A Letter on Justice and Open Debate – Harper’s Magazine
Pubblicata da molti famosi scrittori, giornalisti, accademici e attivisti sulla rivista Harper’s per criticare la cosiddetta “cancel culture”, la lettera che si trova a questo link sta causando un grande dibattito negli Stati Uniti e non solo. I firmatari sono oltre 150, e comprendono scrittori come J.K. Rowling, Martin Amis e Margaret Atwood. «Le nostre istituzioni culturali sono sotto processo», scrivono. «Le grandi proteste contro il razzismo e per la giustizia sociale stanno portando avanti sacrosante richieste di riforma della polizia, insieme a più ampie rivendicazioni per maggiori equità e inclusività nella nostra società, compresa l’università, il giornalismo, la filantropia e le arti», ma «lo scambio libero di informazioni e idee, la linfa vitale di una società liberale, viene soffocato ogni giorno di più».

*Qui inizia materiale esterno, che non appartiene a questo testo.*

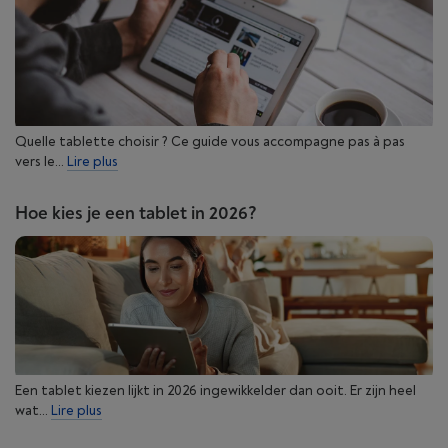
Quelle tablette choisir ? Ce guide vous accompagne pas à pas
vers le...
Lire plus
Hoe kies je een tablet in 2026?
Een tablet kiezen lijkt in 2026 ingewikkelder dan ooit. Er zijn heel
wat...
Lire plus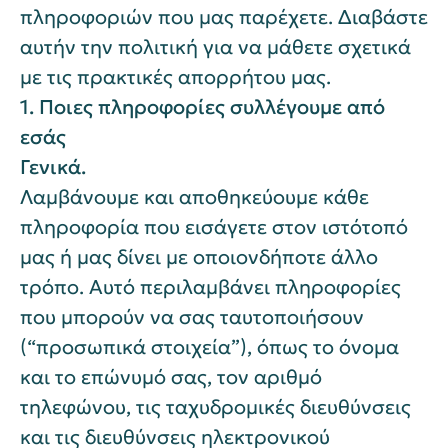
πληροφοριών που μας παρέχετε. Διαβάστε
αυτήν την πολιτική για να μάθετε σχετικά
με τις πρακτικές απορρήτου μας.
1. Ποιες πληροφορίες συλλέγουμε από
εσάς
Γενικά.
Λαμβάνουμε και αποθηκεύουμε κάθε
πληροφορία που εισάγετε στον ιστότοπό
μας ή μας δίνει με οποιονδήποτε άλλο
τρόπο. Αυτό περιλαμβάνει πληροφορίες
που μπορούν να σας ταυτοποιήσουν
(“προσωπικά στοιχεία”), όπως το όνομα
και το επώνυμό σας, τον αριθμό
τηλεφώνου, τις ταχυδρομικές διευθύνσεις
και τις διευθύνσεις ηλεκτρονικού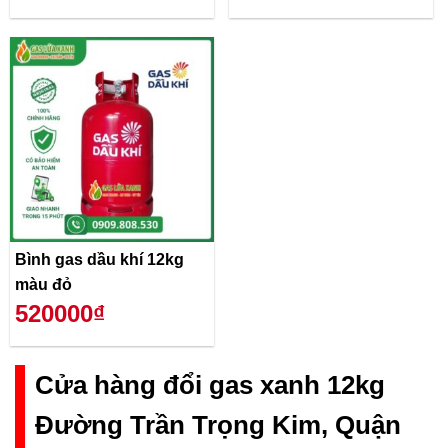
Bình gas dầu khí 12kg
màu đỏ
520000₫
Cửa hàng đổi gas xanh 12kg
Đường Trần Trọng Kim, Quận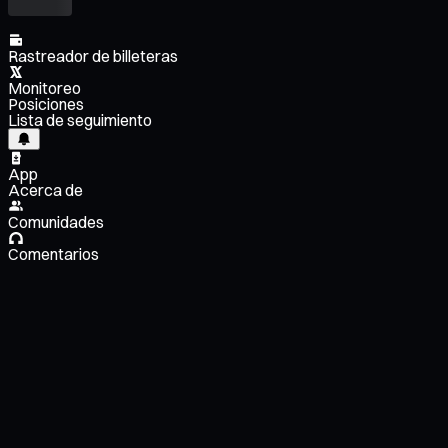
Rastreador de billeteras
Monitoreo
Posiciones
Lista de seguimiento
App
Acerca de
Comunidades
Comentarios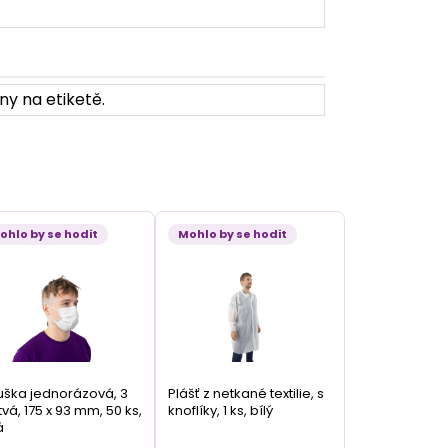
ny na etiketě.
ohlo by se hodit
Mohlo by se hodit
ška jednorázová, 3
Plášť z netkané textilie, s
tvá, 175 x 93 mm, 50 ks,
knoflíky, 1 ks, bílý
á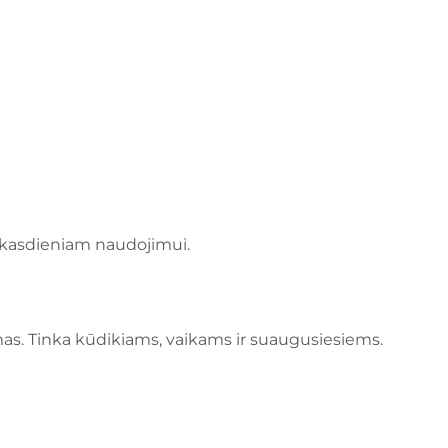
a kasdieniam naudojimui.
mas. Tinka kūdikiams, vaikams ir suaugusiesiems.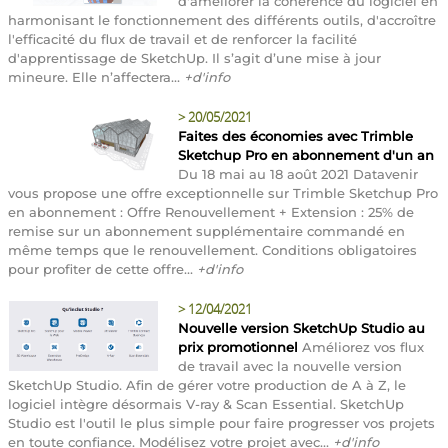
d'améliorer la cohérence du logiciel en
harmonisant le fonctionnement des différents outils, d'accroître
l'efficacité du flux de travail et de renforcer la facilité
d'apprentissage de SketchUp. Il s’agit d’une mise à jour
mineure. Elle n’affectera...
+d'info
>
20/05/2021
Faites des économies avec Trimble
Sketchup Pro en abonnement d'un an
Du 18 mai au 18 août 2021 Datavenir
vous propose une offre exceptionnelle sur Trimble Sketchup Pro
en abonnement : Offre Renouvellement + Extension : 25% de
remise sur un abonnement supplémentaire commandé en
même temps que le renouvellement. Conditions obligatoires
pour profiter de cette offre...
+d'info
>
12/04/2021
Nouvelle version SketchUp Studio au
prix promotionnel
Améliorez vos flux
de travail avec la nouvelle version
SketchUp Studio. Afin de gérer votre production de A à Z, le
logiciel intègre désormais V-ray & Scan Essential. SketchUp
Studio est l'outil le plus simple pour faire progresser vos projets
en toute confiance. Modélisez votre projet avec...
+d'info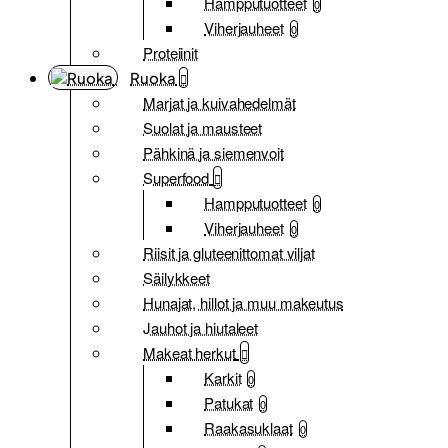
Hampputuotteet
0
Viherjauheet
0
Proteiinit
Ruoka
Marjat ja kuivahedelmät
Suolat ja mausteet
Pähkinä ja siemenvoit
Superfood
Hampputuotteet
0
Viherjauheet
0
Riisit ja gluteenittomat viljat
Säilykkeet
Hunajat, hillot ja muu makeutus
Jauhot ja hiutaleet
Makeat herkut
Karkit
0
Patukat
0
Raakasuklaat
0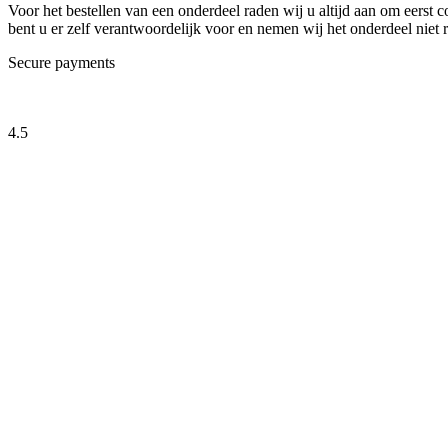
Voor het bestellen van een onderdeel raden wij u altijd aan om eerst
bent u er zelf verantwoordelijk voor en nemen wij het onderdeel niet r
Secure payments
4.5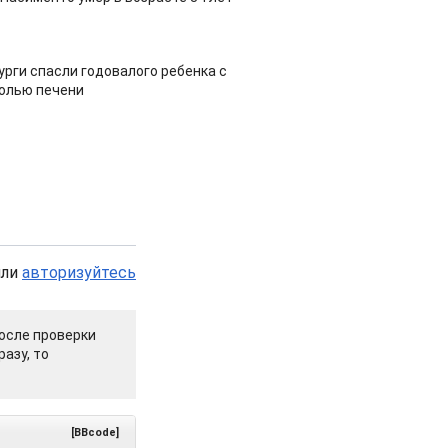
урги спасли годовалого ребенка с
холью печени
или
авторизуйтесь
осле проверки
азу, то
[BBcode]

Cancel Culture Isn’t a Culture, It’s a Religion – Jezebel
Perché in molti si sono opposti alla lettera? A questa domanda risponde Jezebel, nominando J.K. Rowling, autrice di Harry Potter, tornata più volte sulle pagine della cronaca internazionale in queste settimane per le proprie posizioni transfobiche. E questo, il fatto che ci sia lei tra i firmatari, secondo la testata, sarebbe uno dei segnali che la lettera «espone un “piano d’azione” vago, deresponsabilizzante, inconcludente, solo osservare il comportamento pubblico di molti dei firmatari suggerisce quali siano le vere esigenze dello scritto». Non è infatti un caso che a firmare la lettera ci siano, in larga parte, accademici, giornalisti, e in generale autori che non hanno nessuna difficoltà a trovare spazi e casse di risonanza in cui esprimere le proprie opinioni. È qui il paradosso dell’idea stessa che esista una “cancel culture”, spiega Jezebel: sono timori espressi da chi si trova già in una posizione dominante, ma che ribalta la realtà dipingendosi come voce dissidente, inventando di fatto un nemico immaginario.

Column: ‘Cancel culture’ is not the problem. The Harper’s letter isLos Angeles Times
«Sono abbastanza grande da disdegnare la cancel culture, che in America è fortissima, anche se non per i motivi indicati dalla lettera. Il mio disprezzo viene dalla convinzione che non esiste, almeno non come qualcosa di nuovo, qualcosa di più di un altro termine usato come una critica delle nuove generazioni per mettere in evidenza comportamenti razzisti, sessisti, omofobi, transfobici ad opera di persone che hanno potere divulgativo». Ed è questo, secondo Mary McNamara, il problema della lettera, «le persone a cui è indirizzata, hanno poco o nessun potere istituzionale. A differenza di quanti l’hanno scritta. Che a quanto pare non si accorgono di essere, invece, privilegiati».

La Gabbia al potere | Bello il dibattito sulla cancel culture, ma in Italia è solo l’ultimo rifugio dei prepotentiLinkiesta.it
«In Italia è possibile dire in televisione e scrivere anche sui giornali più blasonati, senza che nessuno se ne scandalizzi e spesso neanche se ne accorga, cose che negli Stati Uniti sarebbero causa di licenziamento. Una tendenza che peraltro, in America, ha fatto anche molte vittime innocenti, e che rappresenta, se portata all’estremo, una minaccia alle basi stesse di una società aperta e pluralista». È quanto ha scritto Francesco Cundari su Linkiesta, spiegando come in Italia, la cancel culture sia solo l’ultimo rifugio dei prepotenti, di chi spera di passare dalla parte della vittima per difendere le proprie parole e azioni contro un nemico che non esiste.